Des progrès sont attendus sur l’évaluation de la politique de la ville. Les trois sénatrices appellent à « changer de culture », en intégrant des objectifs concrets dès la conception des programmes. Ce vœu passera nécessairement par un renforcement des moyens. Le rapport constate avec regret que l’Observatoire national de la politique de la ville est « en état de mort cérébrale ». En moins de dix ans, ses moyens humains sont passés de dix à deux équivalents temps plein.

Le rapport n’aborde pas seulement la politique de la ville sous l’angle de la réduction des inégalités, mais aussi avec une logique de « tremplin ». Il insiste particulièrement sur le développement de l’entreprenariat, lequel susciterait l’aspiration « de plus d’un tiers des habitants ». Il préconise de pérenniser au-delà de 2025 « Entrepreneuriat pour tous », géré par Bpifrance.
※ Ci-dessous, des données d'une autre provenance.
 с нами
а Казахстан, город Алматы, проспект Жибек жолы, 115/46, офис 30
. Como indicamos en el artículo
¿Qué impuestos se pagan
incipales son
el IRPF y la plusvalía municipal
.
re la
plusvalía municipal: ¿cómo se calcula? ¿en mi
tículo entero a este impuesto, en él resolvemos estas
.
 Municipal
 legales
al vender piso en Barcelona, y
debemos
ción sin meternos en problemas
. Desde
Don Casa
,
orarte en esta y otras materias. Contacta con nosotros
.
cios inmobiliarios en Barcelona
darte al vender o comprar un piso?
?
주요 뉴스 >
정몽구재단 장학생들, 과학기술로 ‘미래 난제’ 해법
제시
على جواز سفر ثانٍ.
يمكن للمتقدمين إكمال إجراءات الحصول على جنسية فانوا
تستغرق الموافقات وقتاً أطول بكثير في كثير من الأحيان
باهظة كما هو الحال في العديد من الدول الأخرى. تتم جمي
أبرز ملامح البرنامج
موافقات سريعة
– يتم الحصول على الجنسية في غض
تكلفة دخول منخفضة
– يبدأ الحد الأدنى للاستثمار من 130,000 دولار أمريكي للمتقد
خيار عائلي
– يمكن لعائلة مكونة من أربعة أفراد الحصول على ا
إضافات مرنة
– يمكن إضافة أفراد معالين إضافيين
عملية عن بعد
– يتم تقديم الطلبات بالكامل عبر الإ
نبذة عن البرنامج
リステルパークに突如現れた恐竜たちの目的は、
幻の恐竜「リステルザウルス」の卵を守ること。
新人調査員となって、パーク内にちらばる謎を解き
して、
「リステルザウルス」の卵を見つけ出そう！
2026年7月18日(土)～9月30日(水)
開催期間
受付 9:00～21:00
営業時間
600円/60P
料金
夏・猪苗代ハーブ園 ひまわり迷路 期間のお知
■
Ce programme de la Banque publique d’investissement, qui œuvre pour le financement et de développement des entreprises, a déjà permis la création de 5 000 entreprises ces deux dernières années, selon le rapport. Les parlementaires attirent l’attention néanmoins sur la nécessité d’accompagner dans la durée les créateurs d’entreprises. Elles suggèrent l’intervention des groupes de prévention, des structures agréées qui ont pour mission de détecter les difficultés économiques des entreprises.